Irene finalmente había descubierto que estaba frente a un absoluto novato. Un minuto le había sido suficiente.
Le pedí gentilmente si podía acompañarme hasta la pantalla del monitor para que viese aquello que yo necesitaba saber y que no lograba explicarle correctamente. Afortunadamente para mí, se acercó de manera amable, sin dar muestras de disgusto; cuando nos paramos frente a la maquina aún estaba visible mi búsqueda; a ella le bastó solo un vistazo para comprender cuál era el quid de toda mi ignorancia.
—Bien… lo que usted deseaba preguntarme era acerca de la clasificación bibliográfica —se dijo más bien para sí misma, con una sonrisa satisfecha —, el “S-2” significa que este libro se encuentra en el sector 2; “264”, según nomenclatura internacional, significa que se trata de un texto cuya materia principal es religión; “03” y “12” representan los números de pasillo y estante del sector respectivo; y por ultimo “84-02-0909-9” es el código asignado de ISBN, el número estándar internacional de libro, algo semejante a su DNI —recitó fácilmente de memoria—. ¿Alguna otra duda que deseé preguntar?
—No, muchas gracias. Ha sido muy amable —respondí, feliz de poseer la punta de un ovillo misterioso que me sumergiría dentro de las aguas oscuras de ese secreto con algo más de luz. ¡Tenía algo grande por donde comenzar!
Irene se marchó y extraje con pulso tembloroso el papel copiado a mano. Había descubierto el significado de esos caracteres que alguien había ocultado intencionalmente en aquella página del libro.
Releí la leyenda en latín y entonces cobró un nuevo sentido para mí: «Quien ama el peligro, en él perecerá». ¿Era una referencia a la terrible condena de Balzano? ¿O me hablaba ahora a mí?
Extremadamente entusiasmado, pasé con rapidez al siguiente párrafo que surgió en aquel texto oculto:
S4 822 01 06 0-520-23980-6 93
Gracias a la explicación que Irene me había dado, me centré en completar en la solapa de búsquedas solamente el campo reservado al ISBN: “0-52023980-6”.
Confieso que mis ojos quedaron deslumbrados al advertir que el resultado me remitía hacia un libro tangible, real y conocido por mí.
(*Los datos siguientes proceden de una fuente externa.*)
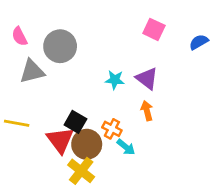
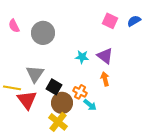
blue semicircle: (199, 42) -> (134, 21), moved
gray triangle: (32, 71) -> (35, 74), moved, turned -42
red triangle: (60, 140) -> (27, 100), moved

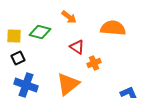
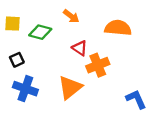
yellow square: (14, 36) -> (13, 24), moved
orange cross: (94, 63) -> (98, 65), size x1.5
Sin embargo, quedé confundido preguntándome qué diablos tendría que ver Domingo Faustino Sarmiento en todo aquello.
Su “Civilización y barbarie” era lo que la búsqueda había arrojado en pantalla, e inmediatamente fui a solicitárselo al encargado de mostrador.
Cuando estuve frente al empleado –conociendo ya el sistema de operatoria de la sala–, le pregunté si alguien había solicitado el libro de Balzano. Solo estaban ocupadas otras dos mesas, pero no resultaba decoroso acercarme a cada una para husmear qué estaban leyendo. El muchacho negó, con un desganado movimiento, que alguien se lo hubiese pedido.
Con el libro de Sarmiento entre manos regresé impaciente a la mesa; me restaban tres horas y media aún para exprimir el pase de la mejor forma posible, y no pensaba desperdiciar más minutos. ¡No ahora que el juego estaba abierto y en marcha, con unos caracteres invisibles que comenzaban a hablarme con más confianza!